His repeated claim that citizens of Utah oppose monuments is another lie. A full 74% of Utah residents support restoration of the monuments, and both the San Juan and Grand County Commissions – which embrace and border Bears Ears – also support restoration.
These officials want us to believe that future presidents will see memorials as nothing more than political football, shrinking borders in one cycle, and restoring them to the next presidency. Ironically, he lobbied Donald Trump to start a “cycle of abuse”, which he now denies.
Since Teddy Roosevelt, 17 presidents from both parties have used the Antiquities Act to establish 158 national monuments on public land. Congress later elevated many of these monuments to national parks. Like many of his norm-breaking treats, Trump’s release of the original Bears Ears and Grand Staircase monuments was odd. There is no other instance in American history of presidents weaponizing the Antiquities Act against themselves. I doubt we’ll see another.
On the fictional incoherent split-screen TV broadcast, you may have seen Mallory, the chairman of the Environmental Quality Council, explain that Trump’s December 2017 removal of monuments—the “greatest abolition of land and water security in American history—sparks” The largest mobilization for conservation in American history.” Millions of Americans spoke up, and their voices were heard – “inspiring a new and powerful vision for conservation in America.”
Short-sighted officials in Utah refused to listen to these voices.
Biden concludes his remarks with opening lines from Edward Abbey’s “Desert Solitaire”, “ Description of Abbey’s first morning as a park ranger at Arches National Park:
“It is the most beautiful place on earth. There are many such places. Every man, every woman, carries in the heart and mind the image of the ideal place, the right place, a true home, known or unknown, real or visionary.”
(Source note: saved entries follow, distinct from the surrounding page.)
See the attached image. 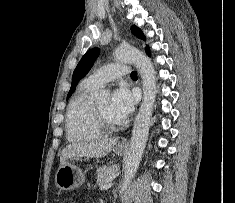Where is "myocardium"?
Returning <instances> with one entry per match:
<instances>
[{"mask_svg": "<svg viewBox=\"0 0 235 203\" xmlns=\"http://www.w3.org/2000/svg\"><path fill=\"white\" fill-rule=\"evenodd\" d=\"M93 113H94V118L95 122L98 126V128L102 131V133H112L115 132L119 129L120 124H111L109 123L101 111L99 110L98 106L96 103L93 105Z\"/></svg>", "mask_w": 235, "mask_h": 203, "instance_id": "1", "label": "myocardium"}]
</instances>
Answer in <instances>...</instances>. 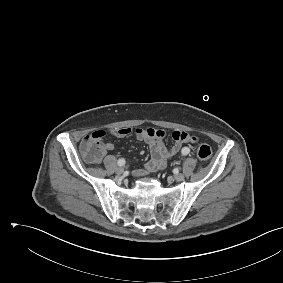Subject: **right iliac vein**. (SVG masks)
Listing matches in <instances>:
<instances>
[{"mask_svg": "<svg viewBox=\"0 0 283 283\" xmlns=\"http://www.w3.org/2000/svg\"><path fill=\"white\" fill-rule=\"evenodd\" d=\"M123 172H124V168H122V167L116 168V173H117L118 175L122 174Z\"/></svg>", "mask_w": 283, "mask_h": 283, "instance_id": "right-iliac-vein-1", "label": "right iliac vein"}]
</instances>
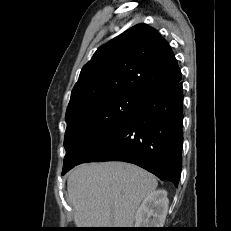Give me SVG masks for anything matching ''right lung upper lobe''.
Listing matches in <instances>:
<instances>
[{
    "label": "right lung upper lobe",
    "mask_w": 231,
    "mask_h": 231,
    "mask_svg": "<svg viewBox=\"0 0 231 231\" xmlns=\"http://www.w3.org/2000/svg\"><path fill=\"white\" fill-rule=\"evenodd\" d=\"M181 71L168 42L147 24H138L102 45L84 65L67 113L117 96L172 87Z\"/></svg>",
    "instance_id": "cb5924a9"
}]
</instances>
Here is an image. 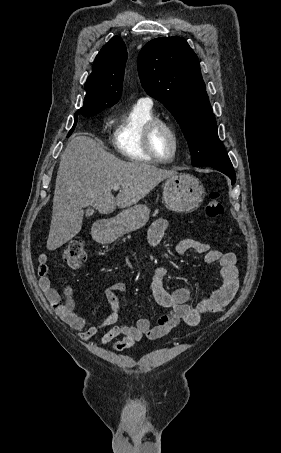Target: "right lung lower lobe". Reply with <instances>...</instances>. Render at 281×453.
I'll return each instance as SVG.
<instances>
[{"instance_id":"obj_1","label":"right lung lower lobe","mask_w":281,"mask_h":453,"mask_svg":"<svg viewBox=\"0 0 281 453\" xmlns=\"http://www.w3.org/2000/svg\"><path fill=\"white\" fill-rule=\"evenodd\" d=\"M99 112H95V111H83V112H79L77 111V113H75V123H74V126L73 128L71 129V131L69 132L68 136L72 133V131L74 130L75 126H76V123H77V116L78 115H84V116H93L95 114H97Z\"/></svg>"}]
</instances>
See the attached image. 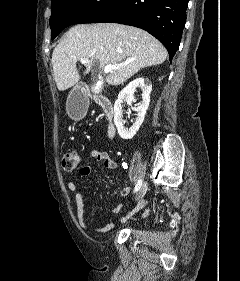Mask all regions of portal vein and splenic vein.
I'll return each mask as SVG.
<instances>
[{
  "mask_svg": "<svg viewBox=\"0 0 240 281\" xmlns=\"http://www.w3.org/2000/svg\"><path fill=\"white\" fill-rule=\"evenodd\" d=\"M80 61L82 64L88 63V59L84 58V57H81ZM117 69H119V66H114V65L109 64L104 67V73H110L112 70H117Z\"/></svg>",
  "mask_w": 240,
  "mask_h": 281,
  "instance_id": "18ae733b",
  "label": "portal vein and splenic vein"
}]
</instances>
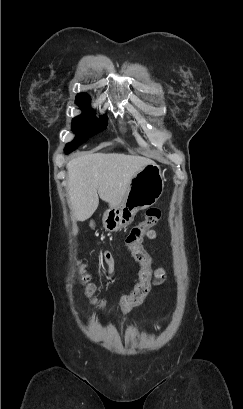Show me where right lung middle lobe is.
I'll list each match as a JSON object with an SVG mask.
<instances>
[{"label": "right lung middle lobe", "mask_w": 243, "mask_h": 409, "mask_svg": "<svg viewBox=\"0 0 243 409\" xmlns=\"http://www.w3.org/2000/svg\"><path fill=\"white\" fill-rule=\"evenodd\" d=\"M89 103L77 104L86 110ZM107 126V116H102L100 119H96L92 111L85 112L84 114L77 116L73 119L72 129L77 134L75 139L68 143L65 147V153L69 154L77 147L85 142L90 136L102 131Z\"/></svg>", "instance_id": "obj_1"}]
</instances>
The abbey’s “most beautiful place” is the “cunning desert” of arches, bear’s ears and grand staircase. But in the next few lines of “Desert Solitaire”, He gives examples of how the “homing spirit” works for others – “a gray Gothic farmhouse two stories high at the end of a red dog road in the Allegheny Mountains” or “one on the edge of a blue lake in spruce and fir”. Cabin “Country.” The aggregation of all our commitments to such ideal places—one by one, hundred to hundred, thousand to thousand, native and non-native—makes us a nation.
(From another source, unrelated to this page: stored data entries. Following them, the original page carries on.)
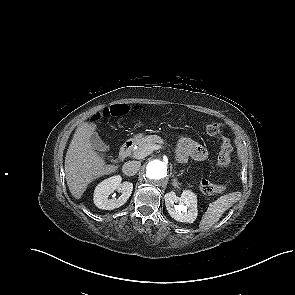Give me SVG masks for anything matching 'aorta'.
Wrapping results in <instances>:
<instances>
[{
    "mask_svg": "<svg viewBox=\"0 0 295 295\" xmlns=\"http://www.w3.org/2000/svg\"><path fill=\"white\" fill-rule=\"evenodd\" d=\"M146 179L151 183H158L165 180L168 176V167L165 162L154 159L146 166Z\"/></svg>",
    "mask_w": 295,
    "mask_h": 295,
    "instance_id": "obj_1",
    "label": "aorta"
}]
</instances>
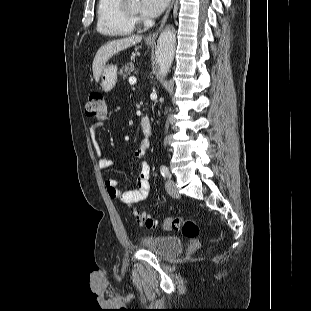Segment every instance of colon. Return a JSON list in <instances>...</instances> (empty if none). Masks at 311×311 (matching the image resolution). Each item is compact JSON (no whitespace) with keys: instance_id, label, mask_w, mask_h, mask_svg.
<instances>
[{"instance_id":"colon-1","label":"colon","mask_w":311,"mask_h":311,"mask_svg":"<svg viewBox=\"0 0 311 311\" xmlns=\"http://www.w3.org/2000/svg\"><path fill=\"white\" fill-rule=\"evenodd\" d=\"M85 113L88 117L102 119L106 116L107 108L104 95L101 92H91L85 105ZM133 217L148 229L159 226L157 220L138 210L132 211ZM160 227L165 231H177L187 238H195L200 233L198 224L185 217H174L165 219Z\"/></svg>"}]
</instances>
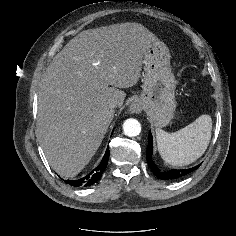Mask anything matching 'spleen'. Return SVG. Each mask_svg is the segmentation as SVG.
I'll return each mask as SVG.
<instances>
[{"label":"spleen","mask_w":236,"mask_h":236,"mask_svg":"<svg viewBox=\"0 0 236 236\" xmlns=\"http://www.w3.org/2000/svg\"><path fill=\"white\" fill-rule=\"evenodd\" d=\"M211 130L212 119L206 114L174 133L157 128L158 151L163 160L169 164L176 166L191 164L206 151Z\"/></svg>","instance_id":"spleen-1"}]
</instances>
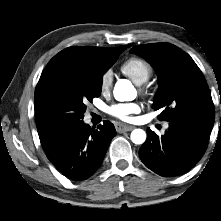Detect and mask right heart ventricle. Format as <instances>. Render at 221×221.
Masks as SVG:
<instances>
[{
    "instance_id": "1",
    "label": "right heart ventricle",
    "mask_w": 221,
    "mask_h": 221,
    "mask_svg": "<svg viewBox=\"0 0 221 221\" xmlns=\"http://www.w3.org/2000/svg\"><path fill=\"white\" fill-rule=\"evenodd\" d=\"M121 71L133 82L140 85L151 77L152 67L141 58L131 57L122 64Z\"/></svg>"
}]
</instances>
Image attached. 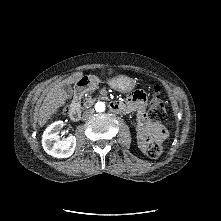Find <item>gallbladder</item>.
<instances>
[{"instance_id": "obj_1", "label": "gallbladder", "mask_w": 221, "mask_h": 221, "mask_svg": "<svg viewBox=\"0 0 221 221\" xmlns=\"http://www.w3.org/2000/svg\"><path fill=\"white\" fill-rule=\"evenodd\" d=\"M63 89H64V91L66 92V94H67L68 96H71V95H72L73 90H72V87H71L69 84H65V85L63 86Z\"/></svg>"}]
</instances>
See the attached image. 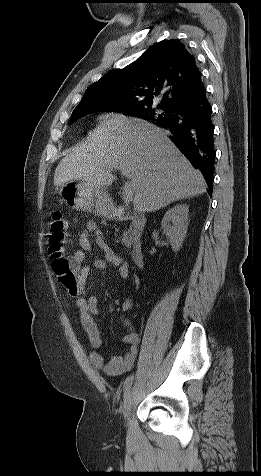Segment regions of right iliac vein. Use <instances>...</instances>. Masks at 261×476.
Returning <instances> with one entry per match:
<instances>
[{"mask_svg": "<svg viewBox=\"0 0 261 476\" xmlns=\"http://www.w3.org/2000/svg\"><path fill=\"white\" fill-rule=\"evenodd\" d=\"M133 405V390L130 387L124 396V418L127 419Z\"/></svg>", "mask_w": 261, "mask_h": 476, "instance_id": "1", "label": "right iliac vein"}]
</instances>
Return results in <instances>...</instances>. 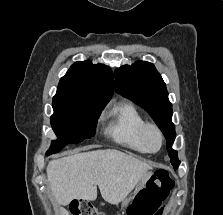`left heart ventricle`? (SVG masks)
Here are the masks:
<instances>
[{"label": "left heart ventricle", "instance_id": "b2bd125f", "mask_svg": "<svg viewBox=\"0 0 223 215\" xmlns=\"http://www.w3.org/2000/svg\"><path fill=\"white\" fill-rule=\"evenodd\" d=\"M147 145L151 148H157L159 145L158 136L154 131H149L146 139Z\"/></svg>", "mask_w": 223, "mask_h": 215}]
</instances>
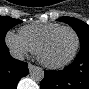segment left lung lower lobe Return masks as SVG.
<instances>
[{"label": "left lung lower lobe", "instance_id": "1", "mask_svg": "<svg viewBox=\"0 0 89 89\" xmlns=\"http://www.w3.org/2000/svg\"><path fill=\"white\" fill-rule=\"evenodd\" d=\"M44 72L41 89H89V46L81 47L76 59L64 70Z\"/></svg>", "mask_w": 89, "mask_h": 89}]
</instances>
This is how the president distilled Abhay’s idea. “Friends, that is the United States of America – that is America – a country that we all share together, a country that we must protect together.”
Utah’s elected officials must take the president’s words to heart, abandon useless and unproductive threats to prosecute the federal government, and acknowledge the protections and benefits these two national monuments bring to their state.
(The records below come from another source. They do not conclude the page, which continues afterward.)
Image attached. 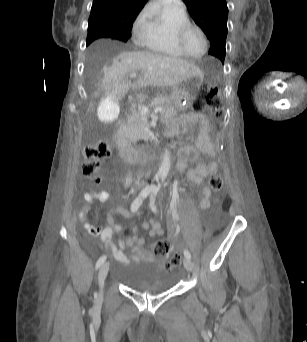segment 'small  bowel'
Returning <instances> with one entry per match:
<instances>
[{
  "instance_id": "c3829d8e",
  "label": "small bowel",
  "mask_w": 307,
  "mask_h": 342,
  "mask_svg": "<svg viewBox=\"0 0 307 342\" xmlns=\"http://www.w3.org/2000/svg\"><path fill=\"white\" fill-rule=\"evenodd\" d=\"M193 129H197V134L192 144L180 149L176 170L183 171L187 169L190 164H195L194 167L188 169L187 176L191 182L202 186L199 195L198 208L206 210L210 207L211 190L204 184V179L219 171L217 149L215 141L210 136L213 131V126L208 117L200 113L190 114L186 130ZM200 155L206 156L209 162H202L200 160ZM109 198V194L105 191H87L84 194L87 206L82 208L79 213V218L82 221L87 234L98 236L101 239L102 246L109 249L116 260L123 263H129L130 258L126 253V248L135 247L141 249L145 245V239L137 235L136 226L132 227V234L130 236H125L122 234V227L115 223L114 215L116 213L127 220L131 218L130 213L126 209L121 207L111 209L106 216L108 222L106 227H94L86 221V215L90 211L92 204L95 201L106 202ZM142 228L149 231V236L151 238L161 236L164 233L159 221L154 219L150 222H144ZM115 235L118 236L117 244L112 239Z\"/></svg>"
}]
</instances>
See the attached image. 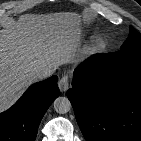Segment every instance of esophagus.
Wrapping results in <instances>:
<instances>
[{
	"label": "esophagus",
	"instance_id": "obj_1",
	"mask_svg": "<svg viewBox=\"0 0 141 141\" xmlns=\"http://www.w3.org/2000/svg\"><path fill=\"white\" fill-rule=\"evenodd\" d=\"M58 86L61 92H66L69 88V75H64L58 81Z\"/></svg>",
	"mask_w": 141,
	"mask_h": 141
}]
</instances>
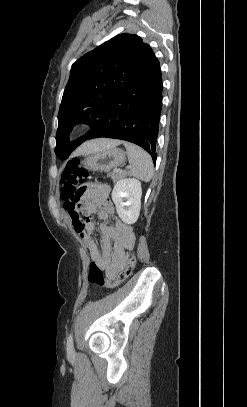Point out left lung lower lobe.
Instances as JSON below:
<instances>
[{
	"mask_svg": "<svg viewBox=\"0 0 247 407\" xmlns=\"http://www.w3.org/2000/svg\"><path fill=\"white\" fill-rule=\"evenodd\" d=\"M160 64L154 55L145 68L115 97L99 125L87 136L132 142L156 162V139L162 106Z\"/></svg>",
	"mask_w": 247,
	"mask_h": 407,
	"instance_id": "left-lung-lower-lobe-1",
	"label": "left lung lower lobe"
}]
</instances>
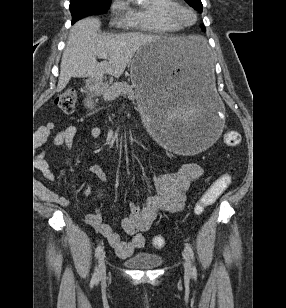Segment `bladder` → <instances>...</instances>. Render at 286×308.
Here are the masks:
<instances>
[{
    "mask_svg": "<svg viewBox=\"0 0 286 308\" xmlns=\"http://www.w3.org/2000/svg\"><path fill=\"white\" fill-rule=\"evenodd\" d=\"M162 257L158 254H152L145 251L137 252L125 260V264L132 269H154L160 266Z\"/></svg>",
    "mask_w": 286,
    "mask_h": 308,
    "instance_id": "31cf9c89",
    "label": "bladder"
}]
</instances>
Americans have a task to do together – with the entire workforce to create visionary master plans of the 21st century for both protected areas; Empowering the new Bears Ears Commission as Indigenous co-managers of Bears Ears National Monument; and to guarantee adequate research funding for the paleontological, ecological and cultural treasures of the Grand Staircase. lets start.
Utah author and photographer Stephen Trimble serves on the board of Grand Staircase Escalante Partners. His latest book, a memoir, is “The Mike File: A Story of Greef and Hope”.